--- Given data Enclosed Below ---

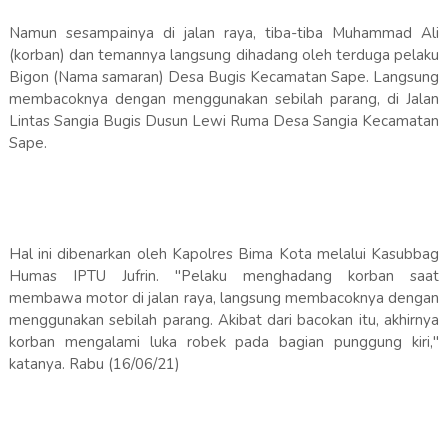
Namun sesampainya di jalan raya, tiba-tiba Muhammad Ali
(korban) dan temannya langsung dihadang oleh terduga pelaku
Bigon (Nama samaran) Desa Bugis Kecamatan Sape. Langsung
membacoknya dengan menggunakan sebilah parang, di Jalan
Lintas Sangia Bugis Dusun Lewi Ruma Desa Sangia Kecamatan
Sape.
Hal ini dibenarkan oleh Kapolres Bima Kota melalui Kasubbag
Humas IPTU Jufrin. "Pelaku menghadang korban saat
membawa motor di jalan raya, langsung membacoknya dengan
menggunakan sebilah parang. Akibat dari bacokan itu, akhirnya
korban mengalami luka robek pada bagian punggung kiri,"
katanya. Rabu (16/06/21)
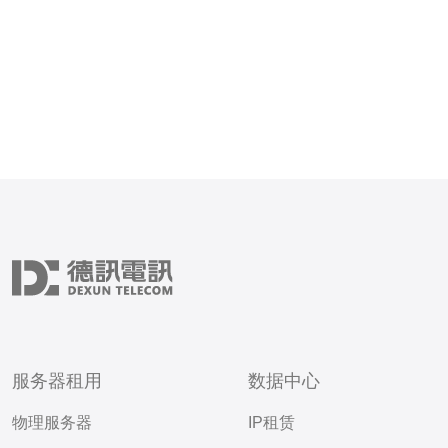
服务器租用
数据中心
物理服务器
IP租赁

--- End of Enclosed Given data ---

Exercise: Exactly those lines that run from the line holding "Humas IPTU Jufrin." to the end of the listing above, both included, are to be reproduced, with pictures left out.

The completed task:
Humas IPTU Jufrin. "Pelaku menghadang korban saat
membawa motor di jalan raya, langsung membacoknya dengan
menggunakan sebilah parang. Akibat dari bacokan itu, akhirnya
korban mengalami luka robek pada bagian punggung kiri,"
katanya. Rabu (16/06/21)
服务器租用
数据中心
物理服务器
IP租赁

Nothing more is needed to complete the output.